GIVEN RECORDS
--------------------------------

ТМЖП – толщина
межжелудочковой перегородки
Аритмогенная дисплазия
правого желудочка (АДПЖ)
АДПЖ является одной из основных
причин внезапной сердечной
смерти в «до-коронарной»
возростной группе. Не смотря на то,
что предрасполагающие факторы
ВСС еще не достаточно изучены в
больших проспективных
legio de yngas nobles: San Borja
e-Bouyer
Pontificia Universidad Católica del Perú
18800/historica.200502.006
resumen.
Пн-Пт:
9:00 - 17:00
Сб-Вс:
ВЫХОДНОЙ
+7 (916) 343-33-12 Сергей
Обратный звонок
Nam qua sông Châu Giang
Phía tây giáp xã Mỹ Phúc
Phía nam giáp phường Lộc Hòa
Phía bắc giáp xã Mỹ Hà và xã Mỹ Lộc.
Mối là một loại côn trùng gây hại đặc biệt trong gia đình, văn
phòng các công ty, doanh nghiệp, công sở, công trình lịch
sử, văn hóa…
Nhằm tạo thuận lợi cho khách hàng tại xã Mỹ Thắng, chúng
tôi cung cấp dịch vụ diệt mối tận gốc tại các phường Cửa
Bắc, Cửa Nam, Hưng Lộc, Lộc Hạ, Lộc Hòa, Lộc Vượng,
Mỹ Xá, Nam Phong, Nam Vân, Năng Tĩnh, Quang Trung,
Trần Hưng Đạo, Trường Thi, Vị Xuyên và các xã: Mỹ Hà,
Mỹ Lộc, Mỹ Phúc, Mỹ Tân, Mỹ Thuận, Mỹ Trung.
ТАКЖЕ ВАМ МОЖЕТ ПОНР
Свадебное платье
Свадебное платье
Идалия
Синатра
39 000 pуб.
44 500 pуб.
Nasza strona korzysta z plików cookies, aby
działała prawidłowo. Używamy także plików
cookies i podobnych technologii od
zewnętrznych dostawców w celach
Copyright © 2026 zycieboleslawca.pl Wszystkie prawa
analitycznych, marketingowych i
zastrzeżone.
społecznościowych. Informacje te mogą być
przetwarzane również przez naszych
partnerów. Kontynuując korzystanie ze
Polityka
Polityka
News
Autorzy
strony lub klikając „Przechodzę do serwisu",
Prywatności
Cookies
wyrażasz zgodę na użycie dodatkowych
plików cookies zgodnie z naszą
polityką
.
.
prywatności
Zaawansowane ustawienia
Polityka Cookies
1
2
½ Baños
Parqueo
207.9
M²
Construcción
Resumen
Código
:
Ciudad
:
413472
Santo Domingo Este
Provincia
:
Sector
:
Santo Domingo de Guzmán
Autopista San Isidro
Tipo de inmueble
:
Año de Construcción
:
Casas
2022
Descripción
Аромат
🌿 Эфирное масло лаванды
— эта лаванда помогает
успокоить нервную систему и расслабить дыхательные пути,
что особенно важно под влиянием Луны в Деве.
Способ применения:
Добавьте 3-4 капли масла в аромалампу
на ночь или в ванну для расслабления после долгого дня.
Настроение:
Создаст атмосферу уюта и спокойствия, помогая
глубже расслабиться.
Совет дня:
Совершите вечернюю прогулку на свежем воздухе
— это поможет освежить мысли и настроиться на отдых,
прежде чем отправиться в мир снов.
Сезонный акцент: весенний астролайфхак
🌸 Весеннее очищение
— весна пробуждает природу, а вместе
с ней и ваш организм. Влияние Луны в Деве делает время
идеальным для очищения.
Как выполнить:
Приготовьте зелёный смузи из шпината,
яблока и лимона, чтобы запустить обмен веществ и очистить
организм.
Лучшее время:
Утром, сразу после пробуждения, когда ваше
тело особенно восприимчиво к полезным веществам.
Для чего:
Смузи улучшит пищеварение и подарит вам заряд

--------------------------------

YOUR GOAL
Going back to the entries above, set down exactly the lines that begin at the one with "działała prawidłowo. Używamy także plików" and end at the one with "успокоить нервную систему", both included, and nothing else.

REPLY
działała prawidłowo. Używamy także plików
cookies i podobnych technologii od
zewnętrznych dostawców w celach
Copyright © 2026 zycieboleslawca.pl Wszystkie prawa
analitycznych, marketingowych i
zastrzeżone.
społecznościowych. Informacje te mogą być
przetwarzane również przez naszych
partnerów. Kontynuując korzystanie ze
Polityka
Polityka
News
Autorzy
strony lub klikając „Przechodzę do serwisu",
Prywatności
Cookies
wyrażasz zgodę na użycie dodatkowych
plików cookies zgodnie z naszą
polityką
.
.
prywatności
Zaawansowane ustawienia
Polityka Cookies
1
2
½ Baños
Parqueo
207.9
M²
Construcción
Resumen
Código
:
Ciudad
:
413472
Santo Domingo Este
Provincia
:
Sector
:
Santo Domingo de Guzmán
Autopista San Isidro
Tipo de inmueble
:
Año de Construcción
:
Casas
2022
Descripción
Аромат
🌿 Эфирное масло лаванды
— эта лаванда помогает
успокоить нервную систему и расслабить дыхательные пути,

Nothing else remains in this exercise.